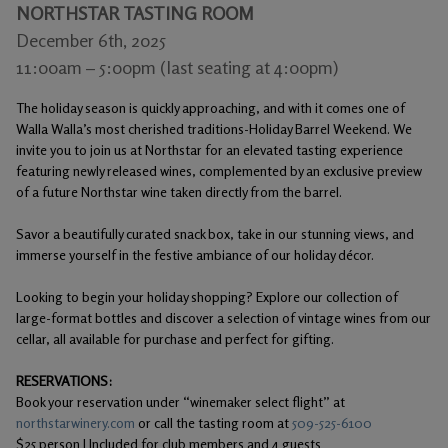
NORTHSTAR TASTING ROOM
Gifts
December 6th, 2025
11:00am – 5:00pm (last seating at 4:00pm)
The holiday season is quickly approaching, and with it comes one of
Walla Walla’s most cherished traditions-Holiday Barrel Weekend. We
invite you to join us at Northstar for an elevated tasting experience
featuring newly released wines, complemented by an exclusive preview
of a future Northstar wine taken directly from the barrel.
Savor a beautifully curated snack box, take in our stunning views, and
immerse yourself in the festive ambiance of our holiday décor.
Looking to begin your holiday shopping? Explore our collection of
large-format bottles and discover a selection of vintage wines from our
cellar, all available for purchase and perfect for gifting.
RESERVATIONS:
Book your reservation under “winemaker select flight” at
northstarwinery.com
or call the tasting room at
509-525-6100
$25 person | Included for club members and 4 guests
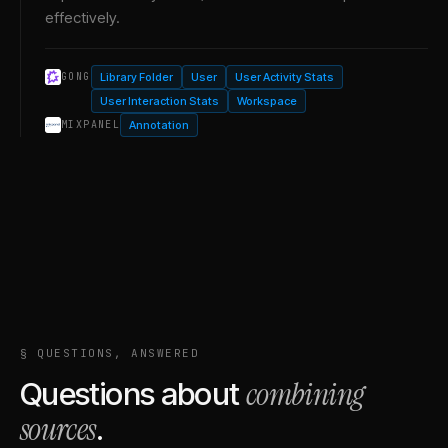
effectively.
Library Folder
User
User Activity Stats
GONG
User Interaction Stats
Workspace
Annotation
MIXPANEL
§ QUESTIONS, ANSWERED
combining
Questions about
sources
.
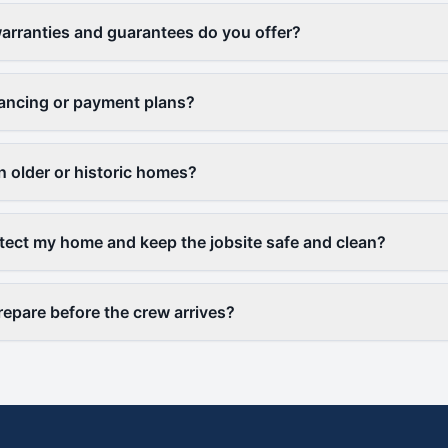
arranties and guarantees do you offer?
nancing or payment plans?
 older or historic homes?
ect my home and keep the jobsite safe and clean?
repare before the crew arrives?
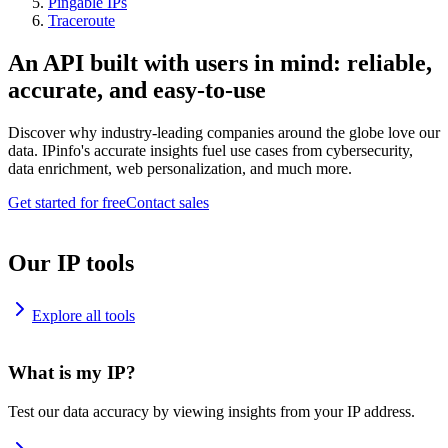
Pingable IPs
Traceroute
An API built with users in mind: reliable,
accurate, and easy-to-use
Discover why industry-leading companies around the globe love our
data. IPinfo's accurate insights fuel use cases from cybersecurity,
data enrichment, web personalization, and much more.
Get started for free
Contact sales
Our IP tools
Explore all tools
What is my IP?
Test our data accuracy by viewing insights from your IP address.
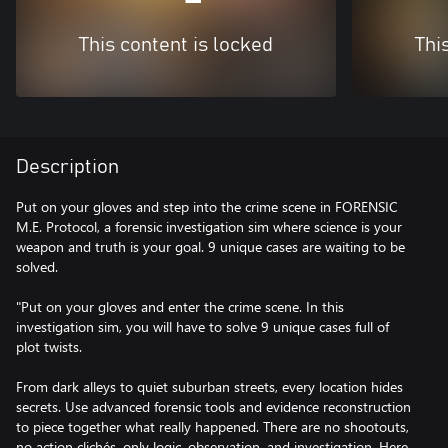
This content is locked
Thi
Description
Put on your gloves and step into the crime scene in FORENSIC
M.E. Protocol, a forensic investigation sim where science is your
weapon and truth is your goal. 9 unique cases are waiting to be
solved.
"Put on your gloves and enter the crime scene. In this
investigation sim, you will have to solve 9 unique cases full of
plot twists.
From dark alleys to quiet suburban streets, every location hides
secrets. Use advanced forensic tools and evidence reconstruction
to piece together what really happened. There are no shootouts,
no action clichés, only logic, observation, and investigation. Here,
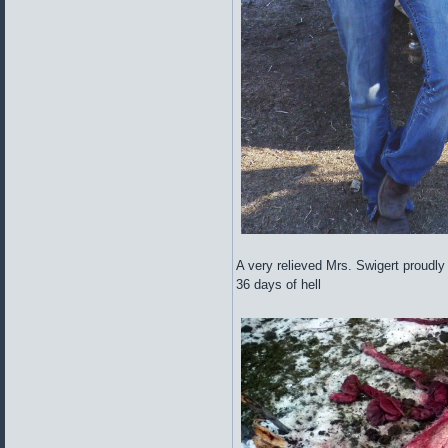
A very relieved Mrs. Swigert proudly ho
36 days of hell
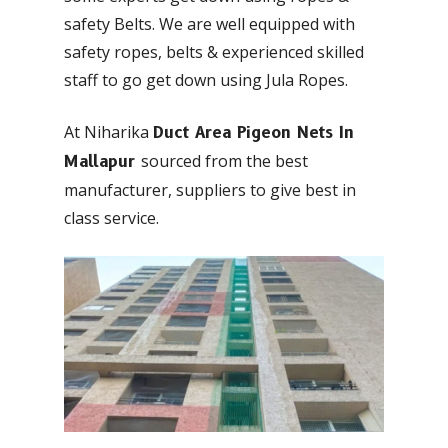
safety Belts. We are well equipped with
safety ropes, belts & experienced skilled
staff to go get down using Jula Ropes.
At Niharika
Duct Area Pigeon Nets In
sourced from the best
Mallapur
manufacturer, suppliers to give best in
class service.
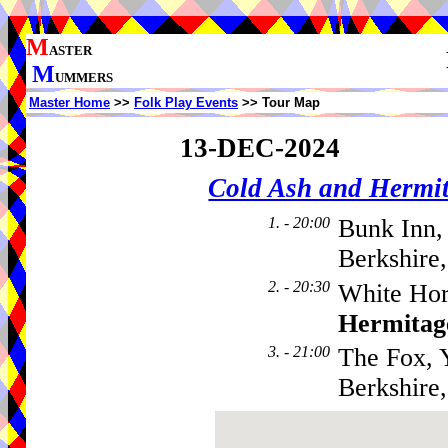
M
ASTER
M
UMMERS
Master Home
>>
Folk Play Events
>> Tour Map
13-DEC-2024
Cold Ash and Herm
1. - 20:00
Bunk Inn,
Berkshire
2. - 20:30
White Hor
Hermitag
3. - 21:00
The Fox, 
Berkshire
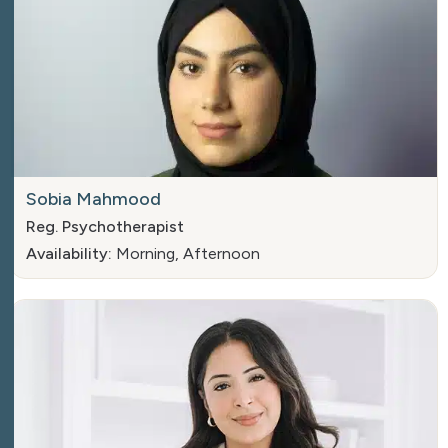
Sobia Mahmood
Reg. Psychotherapist
Availability:
Morning, Afternoon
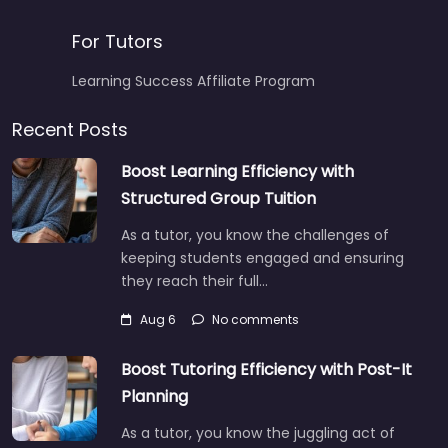
For Tutors
Learning Success Affiliate Program
Recent Posts
Boost Learning Efficiency with
Structured Group Tuition
As a tutor, you know the challenges of
keeping students engaged and ensuring
they reach their full…
Aug 6
No comments
Boost Tutoring Efficiency with Post-It
Planning
As a tutor, you know the juggling act of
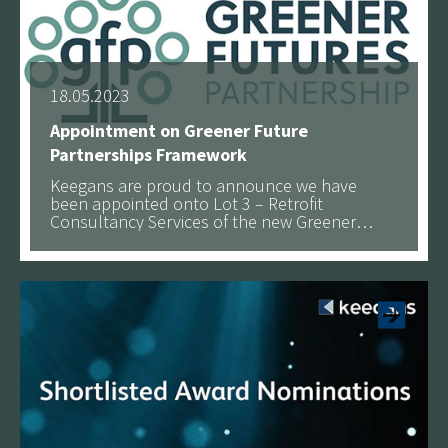
18.05.2023
Appointment on Greener Future
Partnerships Framework
Keegans are proud to announce we have
been appointed onto Lot 3 – Retrofit
Consultancy Services of the new Greener
Futures Partnership (GFP) and Pretium
See more
Framework.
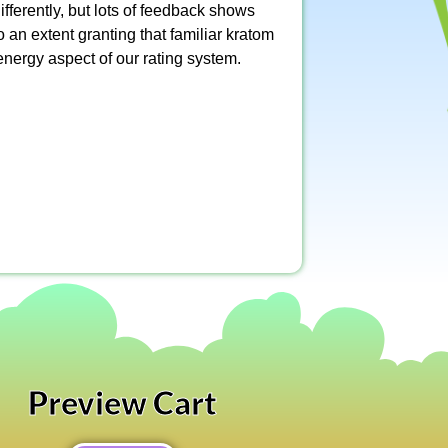
fferently, but lots of feedback shows
o an extent granting that familiar kratom
energy aspect of our rating system.
Preview Cart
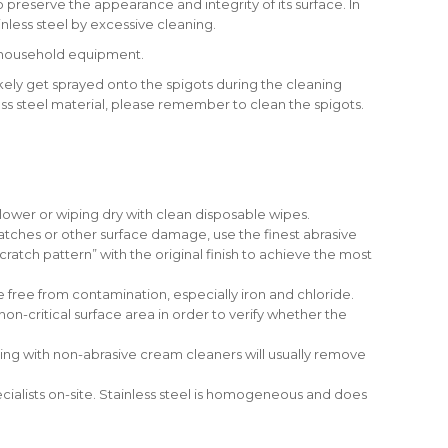
to preserve the appearance and integrity of its surface. In
ainless steel by excessive cleaning.
r household equipment.
 likely get sprayed onto the spigots during the cleaning
ess steel material, please remember to clean the spigots.
lower or wiping dry with clean disposable wipes.
atches or other surface damage, use the finest abrasive
atch pattern” with the original finish to achieve the most
re free from contamination, especially iron and chloride.
on-critical surface area in order to verify whether the
ning with non-abrasive cream cleaners will usually remove
ecialists on-site. Stainless steel is homogeneous and does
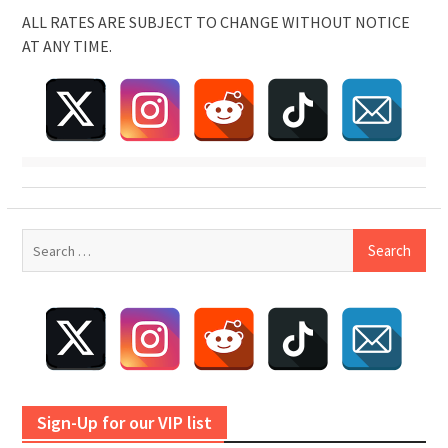
ALL RATES ARE SUBJECT TO CHANGE WITHOUT NOTICE
AT ANY TIME.
Search
for:
Sign-Up for our VIP list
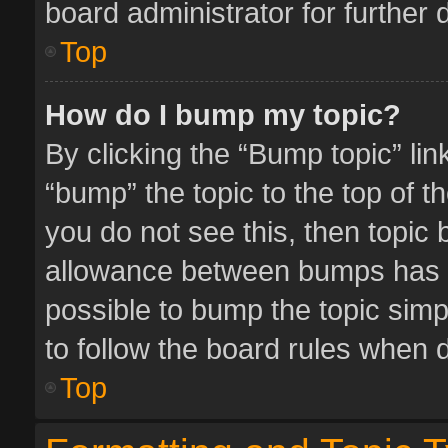
board administrator for further d
Top
How do I bump my topic?
By clicking the “Bump topic” li
“bump” the topic to the top of t
you do not see this, then topic
allowance between bumps has no
possible to bump the topic simpl
to follow the board rules when 
Top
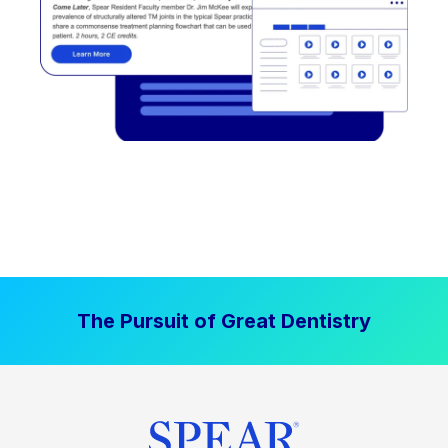
The Pursuit of Great Dentistry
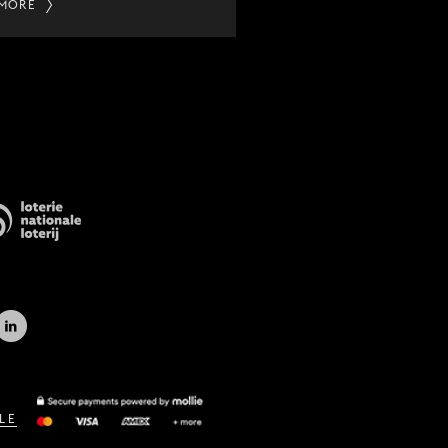
 MORE
LE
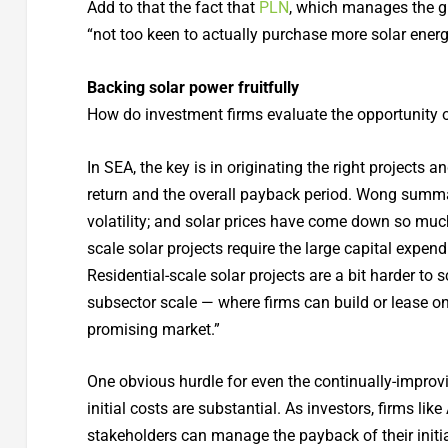
Add to that the fact that
PLN
, which manages the gri
“not too keen to actually purchase more solar energ
Backing solar power fruitfully
How do investment firms evaluate the opportunity o
In SEA, the key is in originating the right projects 
return and the overall payback period. Wong summar
volatility; and solar prices have come down so much t
scale solar projects require the large capital expen
Residential-scale solar projects are a bit harder to 
subsector scale — where firms can build or lease o
promising market.”
One obvious hurdle for even the continually-improvi
initial costs are substantial. As investors, firms l
stakeholders can manage the payback of their initi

________________________

Above are some entries; copy exactly the lines from the line with "Get started for free" through the line with "Boost Learning Efficiency with", both included, but none of the pictures.

| ANSWER AREA |
Get started for free
Contact sales
Our IP tools
Explore all tools
What is my IP?
Test our data accuracy by viewing insights from your IP address.
This content is locked
Thi
Description
Put on your gloves and step into the crime scene in FORENSIC
M.E. Protocol, a forensic investigation sim where science is your
weapon and truth is your goal. 9 unique cases are waiting to be
solved.
"Put on your gloves and enter the crime scene. In this
investigation sim, you will have to solve 9 unique cases full of
plot twists.
From dark alleys to quiet suburban streets, every location hides
secrets. Use advanced forensic tools and evidence reconstruction
to piece together what really happened. There are no shootouts,
no action clichés, only logic, observation, and investigation. Here,
A very relieved Mrs. Swigert proudly ho
36 days of hell
safety Belts. We are well equipped with
safety ropes, belts & experienced skilled
staff to go get down using Jula Ropes.
At Niharika
Duct Area Pigeon Nets In
sourced from the best
Mallapur
manufacturer, suppliers to give best in
class service.
M
ASTER
M
UMMERS
Master Home
>>
Folk Play Events
>> Tour Map
13-DEC-2024
Cold Ash and Herm
1. - 20:00
Bunk Inn,
Berkshire
2. - 20:30
White Hor
Hermitag
3. - 21:00
The Fox, 
Berkshire
Sobia Mahmood
Reg. Psychotherapist
Availability:
Morning, Afternoon
For Tutors
Learning Success Affiliate Program
Recent Posts
Boost Learning Efficiency with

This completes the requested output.